Yalova Altınova; İl merkezine 27 km uzaklıktadır. E-5 karayolu üzerindedir. Bursa ve Kocaeli illerine ulaşım bu yoldan sağlanmaktadır. İstanbul ulaşımı, Topçuhisar-Eskihisar feribot hattından yapılmaktadır.
TARİHİ
Altınova, 1929 yılında Bulgaristan Rusçuk şehrinden göç eden 40 aile tarafından Altunizade Çiftliğinin satın alınmasıyla kurulmuştur. 1930 yılında burası, Karamürsel ilçesine ait bir köy statüsü kazanmıştır. 1987 yılında ise Belediye olmuştur. 1995 yılında Yalova iline bağlı bir ilçe olmuştur.
GENEL
İzmit körfezinin en dar yerindedir. E-5 karayolu ile antik hac ve ticaret yolu yani ipek yolunun kesiştiği yerdedir. Sahil kenarında denize sıfır konumda kurulmuştur. Son derece verimli topraklara sahiptir. En önemli akarsu Yalakdere’dir. Altınova ve çevresinde, Karadeniz ve Akdeniz arasındaki bir geçiş sahası halinde, farklı iklim özelliklerine sahiptir. Yazları sıcak ve kurak, kışları ılık ve yağışlı geçer. Ülkemizde üretilen dış mekan ve süs bitkilerinin yüzde 60’a yakın kısmı Altınova ilçesi sınırları içinde üretilmektedir.
TERSANELER
Altınova denilince ilk olarak akla tersaneler gelir. Çünkü bölgede bulunan 29 tane tersanede binlerce kişi çalışmaktadır. Bu tersaneler, 2004 yılında, Hersek bölgesindeki deniz doldurularak oluşturulan alanda (300 metre genişlik ve 4.5 km uzunluğunda) kurulmuştur. Tuzla’da bulunan tersaneler, buraya taşınmış ve taşınmaya devam etmektedir. Türkiye’nin gemi ve yat sektöründeki ihracatının yaklaşık yarısı buradan yapılıyor.

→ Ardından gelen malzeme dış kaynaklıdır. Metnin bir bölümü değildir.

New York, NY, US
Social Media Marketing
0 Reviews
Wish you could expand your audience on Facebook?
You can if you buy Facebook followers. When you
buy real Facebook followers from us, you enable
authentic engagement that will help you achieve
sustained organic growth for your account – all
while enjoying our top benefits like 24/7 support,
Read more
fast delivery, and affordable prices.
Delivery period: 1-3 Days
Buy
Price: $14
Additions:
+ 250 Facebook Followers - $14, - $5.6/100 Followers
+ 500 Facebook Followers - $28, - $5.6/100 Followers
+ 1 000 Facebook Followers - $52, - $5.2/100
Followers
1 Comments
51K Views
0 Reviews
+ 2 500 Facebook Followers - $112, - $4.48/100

ALTINOVA MESLEK YÜKSEKOKULU
Yalova Üniversitesine bağlıdır. Altınova Meslek Yüksekokulu: sanayi ve yerel yönetim işbirliği çerçevesinde, il ve bölgedeki imalat sektörü başta olmak üzere, iş dünyasının talep ettiği yeterliliklere sahip nitelikli bireyler yetiştirmek vizyonu ile kurulmuştur.
GEZİLECEK YERLER
HELENAPOLİS
Hersek civarındadır. Körfez köprüsünün tam altındadır. Kent, Bizans imparatoru Constantinus tarafından kurulmuş ve annesi Helena’nın ismine atfen “Helenapolis” ismi verilmiştir. Ancak kentin ismiyle ilgili başka bir varsayım daha bulunmaktadır. Helenopolis gerçekte Luwi dilinden gelme “Elena” adının yani “Ela-na” “Boğaz-sal”, “Geçit-sal” adıdır. Helen dilinde Polis, kent sözcüğünden türetilmiştir. Dolayısı ile şehrin ismi “Boğaz/Geçit kenti” anlamına gelmektedir. Çünkü Bizans öncesinde bu bölgenin geçiş yeri olarak kullanıldığı biliniyor ve bu açıklama coğrafi konuma uyuyor. Doğu Roma İmparatorluğunun merkezi Costantinopolis olduktan sonra, imparator Iustinianos devrinde, İstanbul’a sadece 100 km uzaklıktaki Helenopolis şehri, İstanbul-İznik yolu üzerinde bulunduğu için önem kazanmıştır. Kent, döneminin büyük metropol kentlerinden biridir. Ancak kent halen toprak altındadır, herhangi bir resmi kazı çalışması yapılmamıştır.
ÇOBANKALE-KOYUN HİSAR
Çobankale stratejik bir konumdadır. Çünkü, gerek Roma, Bizans ve Selçuklu ve gerekse Osmanlı dönemlerinde, İstanbul’dan başlayıp Anadolu içlerine giden en önemli yolun hemen kenarında ve yolu kontrol eder hakim bir konumdadır. Yalakdere denen vadideki yolu kontrol eden Çobankale, tarihte Bizans ve Osmanlı arasında yapılan “Bafeus Savaşı” (1302) na tanıklık etmişti. Osmanlılar bu savaştan sonra aşiret olmaktan çıkarak kendisine katılanlarla birlikte, hızla devlet düzenine geçmiştir. Çobankale: Yalova-Altınova ilçesi, Karadere köyü, Çobankale mahallesi, Yalakdere vadisi üzerinde, Hersek’e yaklaşık 7 km uzaklıkta, Soğuksu köyünün 2 km güneyindedir.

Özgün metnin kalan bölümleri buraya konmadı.